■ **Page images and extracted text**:

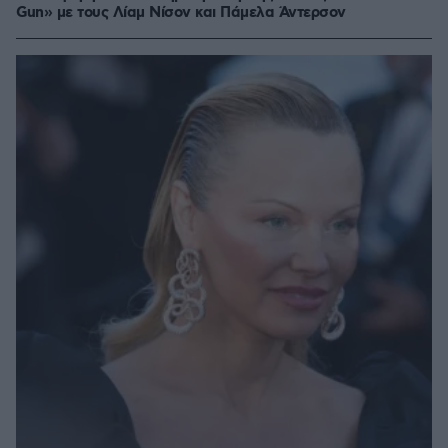
Gun» με τους Λίαμ Νίσον και Πάμελα Άντερσον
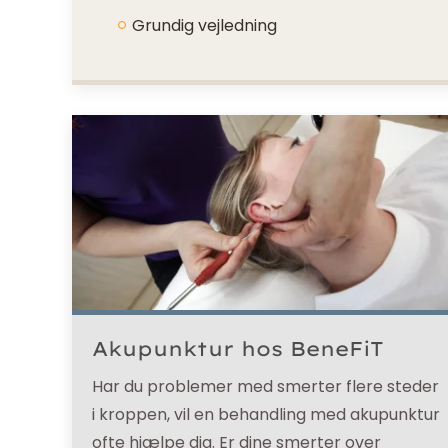
Grundig vejledning
Akupunktur hos BeneFiT
Har du problemer med smerter flere steder
i kroppen, vil en behandling med akupunktur
ofte hjælpe dig. Er dine smerter over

■ **About this exercise**:
Your answer should be one number: the count of lines in the data above that include the word "smerter".

■ **Solution below**:
2